Opnieuw actueel: Het aantal overvallen mag dan dalen, als het je overkomt als ondernemer heb je weinig aan die statistiek. Een overval hakt er in, bij jezelf en bij je personeel, vertelt de Dordtse supermarkteigenaar Cees van der Poel. ‘Het levert echt een trauma op.’

 

‘Tja, dat was niet zo handig van me.’ Supermarkteigenaar Cees van der Poel zegt het een paar keer tijdens het interview over de twee overvallen die hij heeft meegemaakt in zijn Albert Heijn in Dordrecht. Hij achtervolgt overvallers en winkeldieven de straat op, of pakt de auto om op zoek te gaan in de wijk. Dat heeft hem al eens een steekwond opgeleverd. Hij beseft dat hij daarmee niet het goede voorbeeld geeft aan zijn personeel, maar ze moeten gewoon van zijn spullen afblijven, zegt hij.

De AH maakt deel uit van een klein winkelcentrum in de Wielwijk, met verder onder meer een Aldi, een Zeeman en een Kruidvat. In een krap kantoortje in zijn Albert Heijn-winkel, dat Van der Poel ook nog eens deelt met een administratief medewerker, wil hij wel vertellen wat dat met je doet als ondernemer, twee gewapende overvallen en ontelbare winkeldiefstallen.

 

‘Wie van mij steelt, gaat mijn winkel niet uit’

 

Overval 1

‘In 2000 was de Wielwijk nog hartje getto, met diefstallen en bedreigingen aan de lopende band. Ik was de winkel net begonnen, op mijn 25ste. De overval vond plaats op donderdag, tijdens koopavond. Mijn vrouw, die normaal nooit ’s avonds werkte, viel die dag in achter de kassa. Vier gemaskerde mannen stormden de winkel binnen. Mijn vrouw kreeg een klap, werd op de grond gedrukt en kreeg een pistool tegen haar hoofd. De andere overvallers gingen als een wervelwind door het kassapark heen.’

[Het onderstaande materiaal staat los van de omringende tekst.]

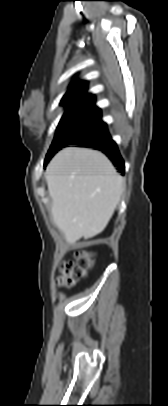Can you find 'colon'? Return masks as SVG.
<instances>
[{
    "label": "colon",
    "instance_id": "colon-1",
    "mask_svg": "<svg viewBox=\"0 0 168 406\" xmlns=\"http://www.w3.org/2000/svg\"><path fill=\"white\" fill-rule=\"evenodd\" d=\"M94 264L93 255L84 250H77L72 259L65 260L60 266V275L57 278L59 287L71 288L87 277Z\"/></svg>",
    "mask_w": 168,
    "mask_h": 406
}]
</instances>
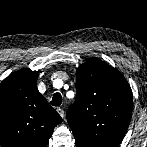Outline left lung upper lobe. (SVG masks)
<instances>
[{
    "mask_svg": "<svg viewBox=\"0 0 147 147\" xmlns=\"http://www.w3.org/2000/svg\"><path fill=\"white\" fill-rule=\"evenodd\" d=\"M76 100L67 111L77 147H117L130 123L131 88L112 66L92 57L77 70Z\"/></svg>",
    "mask_w": 147,
    "mask_h": 147,
    "instance_id": "obj_1",
    "label": "left lung upper lobe"
}]
</instances>
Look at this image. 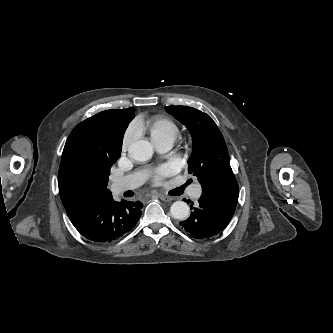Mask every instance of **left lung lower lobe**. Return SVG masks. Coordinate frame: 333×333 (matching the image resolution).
I'll return each mask as SVG.
<instances>
[{"mask_svg":"<svg viewBox=\"0 0 333 333\" xmlns=\"http://www.w3.org/2000/svg\"><path fill=\"white\" fill-rule=\"evenodd\" d=\"M237 198H216L203 193L198 205H191L190 217L180 222L192 238L202 239L219 233L230 222L237 205Z\"/></svg>","mask_w":333,"mask_h":333,"instance_id":"left-lung-lower-lobe-1","label":"left lung lower lobe"}]
</instances>
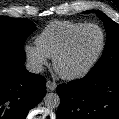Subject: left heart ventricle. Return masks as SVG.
<instances>
[{"instance_id": "1", "label": "left heart ventricle", "mask_w": 119, "mask_h": 119, "mask_svg": "<svg viewBox=\"0 0 119 119\" xmlns=\"http://www.w3.org/2000/svg\"><path fill=\"white\" fill-rule=\"evenodd\" d=\"M100 45V31L93 27L86 29L76 38L70 51L61 59L60 71L71 73L82 69L93 59Z\"/></svg>"}]
</instances>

‘Ik stond in de winkel en zag het van een afstand gebeuren. Ik heb toen de klanten en het overige personeel richting het magazijn geloodst. Natuurlijk lag daar mijn vrouw, maar je moet op zo’n moment niet de held uit gaan hangen. Je kunt toch niks doen. Dan loop je naar vier gasten toe die onder hoogspanning staan.’

‘Binnen een paar minuten was het voorbij en vluchten de overvallers in een auto. We hebben op de overvalknop gedrukt om de politie te alarmeren, en die heeft daarna de wijk afgezet. De daders waren al gevlogen.’

 

Het doet wat met je

‘Ik had eerder vechtpartijen meegemaakt met winkeldieven die betrapt werden, en daar wel eens een blauw oog aan overgehouden, maar dit was toch een stuk heftiger. Zoiets heeft een mega impact op je team. Van de medewerkers die de overval van dichtbij hebben meegemaakt, werkt niemand meer in de winkel of überhaupt in de detailhandel. Het doet toch wat met je.’

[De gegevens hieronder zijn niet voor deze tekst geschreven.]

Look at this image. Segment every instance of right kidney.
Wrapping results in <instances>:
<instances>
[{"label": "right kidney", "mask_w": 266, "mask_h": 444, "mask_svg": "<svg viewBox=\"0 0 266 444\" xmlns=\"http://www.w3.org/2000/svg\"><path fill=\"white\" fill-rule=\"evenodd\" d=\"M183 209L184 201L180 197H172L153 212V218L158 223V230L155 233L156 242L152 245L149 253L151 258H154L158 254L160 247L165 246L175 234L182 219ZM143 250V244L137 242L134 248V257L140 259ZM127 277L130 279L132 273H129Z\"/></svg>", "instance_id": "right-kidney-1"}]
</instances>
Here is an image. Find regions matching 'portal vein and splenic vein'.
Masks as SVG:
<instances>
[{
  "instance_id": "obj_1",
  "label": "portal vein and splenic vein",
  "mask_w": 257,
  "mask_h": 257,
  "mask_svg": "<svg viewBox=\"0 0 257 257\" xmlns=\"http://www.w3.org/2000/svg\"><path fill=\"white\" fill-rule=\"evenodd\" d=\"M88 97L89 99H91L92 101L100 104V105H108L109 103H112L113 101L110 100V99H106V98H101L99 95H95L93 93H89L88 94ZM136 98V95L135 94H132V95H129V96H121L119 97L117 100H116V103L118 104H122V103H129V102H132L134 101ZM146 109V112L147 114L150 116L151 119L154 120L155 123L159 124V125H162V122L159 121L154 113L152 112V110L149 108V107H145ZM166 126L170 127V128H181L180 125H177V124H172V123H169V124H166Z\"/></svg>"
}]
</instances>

‘Er begint dan een heel circus aan nazorg. Ahold heeft daar een speciaal risk & security-team voor om je als winkelier te helpen. Slachtofferhulp wordt ingeschakeld en die richt zich onder meer op stille werknemers die de overval misschien niet eens hebben meegemaakt, maar op wie de impact toch groot kan zijn. Ik heb één keer een groepssessie van Slachtofferhulp meegemaakt, maar dat is niks voor mij. Ik heb het daarna zelf een plek gegeven.’

 

De volgende dag

‘Ik vroeg me al snel af: gaan we morgen open? In overleg met de werknemers is toen besloten om wat later open te gaan. Daarnaast had ik de eerste vier weken een beveiliger in de winkel. Maar dat is schijnveiligheid, meer voor de rust naar je mensen toe, want wat begint één beveiliger tegen vier criminelen? Bovendien is het behoorlijk kostbaar. Bizar wat je daarvoor betaalt. Dus dat moet je snel afbouwen. We hebben wel camera’s, poortjesalarm en buizenpost voor het wegsluizen van papiergeld uit de kassa’s. Zo weinig mogelijk geld in de kassa, dat is het devies. De overval heeft ook maar een miniem bedrag opgeleverd. Zoveel mogelijk pinnen zou beter zijn, maar dat moeten je klanten wel willen.’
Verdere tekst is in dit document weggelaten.